Leaving out all images, return the entries below exactly.

Data for analysis below:

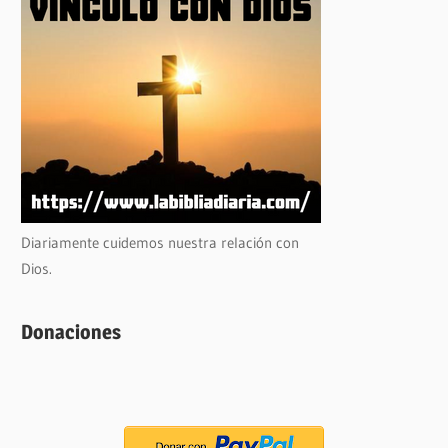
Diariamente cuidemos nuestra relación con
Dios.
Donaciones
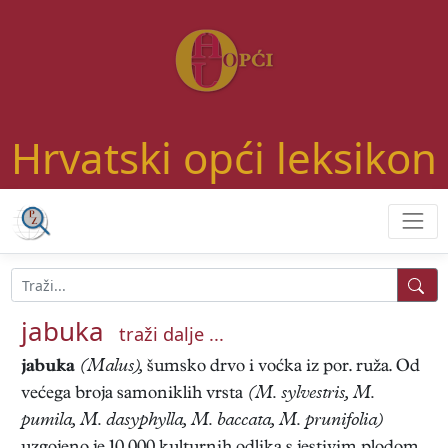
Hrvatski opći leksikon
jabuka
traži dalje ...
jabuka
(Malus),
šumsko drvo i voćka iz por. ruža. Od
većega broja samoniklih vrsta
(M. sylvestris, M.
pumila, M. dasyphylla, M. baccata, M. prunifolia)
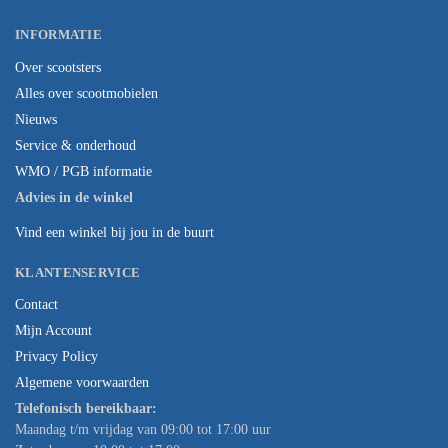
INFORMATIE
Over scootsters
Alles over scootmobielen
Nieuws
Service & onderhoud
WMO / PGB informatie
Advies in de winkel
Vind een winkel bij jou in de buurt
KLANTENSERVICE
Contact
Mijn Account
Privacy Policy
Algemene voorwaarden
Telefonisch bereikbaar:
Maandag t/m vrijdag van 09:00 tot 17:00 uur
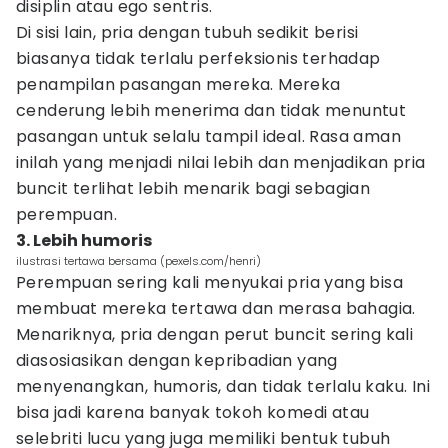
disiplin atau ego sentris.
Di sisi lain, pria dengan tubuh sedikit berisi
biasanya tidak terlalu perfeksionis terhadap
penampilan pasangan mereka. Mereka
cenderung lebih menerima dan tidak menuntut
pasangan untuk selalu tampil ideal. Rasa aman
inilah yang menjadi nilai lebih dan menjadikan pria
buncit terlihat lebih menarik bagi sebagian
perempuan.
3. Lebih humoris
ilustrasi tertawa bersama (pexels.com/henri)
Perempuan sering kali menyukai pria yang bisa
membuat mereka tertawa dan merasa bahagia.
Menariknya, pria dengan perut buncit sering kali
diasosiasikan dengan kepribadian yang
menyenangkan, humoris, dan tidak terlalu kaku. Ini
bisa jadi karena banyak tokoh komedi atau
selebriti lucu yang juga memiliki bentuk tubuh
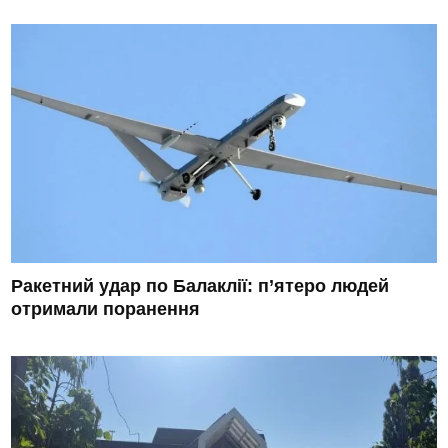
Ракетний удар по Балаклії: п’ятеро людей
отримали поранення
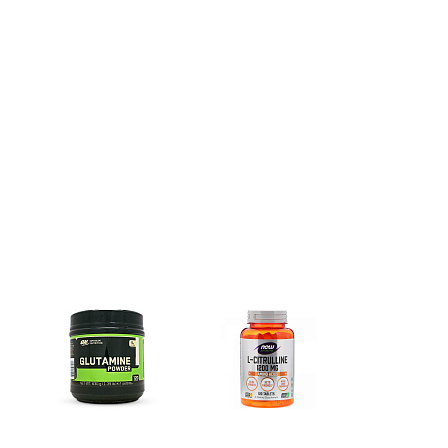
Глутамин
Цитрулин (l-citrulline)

End of Data for analysis.

> **Task response**:
Diariamente cuidemos nuestra relación con
Dios.
Donaciones
Hrvatski opći leksikon
jabuka
traži dalje ...
jabuka
(Malus),
šumsko drvo i voćka iz por. ruža. Od
većega broja samoniklih vrsta
(M. sylvestris, M.
pumila, M. dasyphylla, M. baccata, M. prunifolia)
INFORMATIE
Over scootsters
Alles over scootmobielen
Nieuws
Service & onderhoud
WMO / PGB informatie
Advies in de winkel
Vind een winkel bij jou in de buurt
KLANTENSERVICE
Contact
Mijn Account
Privacy Policy
Algemene voorwaarden
Telefonisch bereikbaar:
Maandag t/m vrijdag van 09:00 tot 17:00 uur
disiplin atau ego sentris.
Di sisi lain, pria dengan tubuh sedikit berisi
biasanya tidak terlalu perfeksionis terhadap
penampilan pasangan mereka. Mereka
cenderung lebih menerima dan tidak menuntut
pasangan untuk selalu tampil ideal. Rasa aman
inilah yang menjadi nilai lebih dan menjadikan pria
buncit terlihat lebih menarik bagi sebagian
perempuan.
3. Lebih humoris
ilustrasi tertawa bersama (pexels.com/henri)
Perempuan sering kali menyukai pria yang bisa
membuat mereka tertawa dan merasa bahagia.
Menariknya, pria dengan perut buncit sering kali
diasosiasikan dengan kepribadian yang
menyenangkan, humoris, dan tidak terlalu kaku. Ini
bisa jadi karena banyak tokoh komedi atau
selebriti lucu yang juga memiliki bentuk tubuh
Ракетний удар по Балаклії: п’ятеро людей
отримали поранення
Глутамин
Цитрулин (l-citrulline)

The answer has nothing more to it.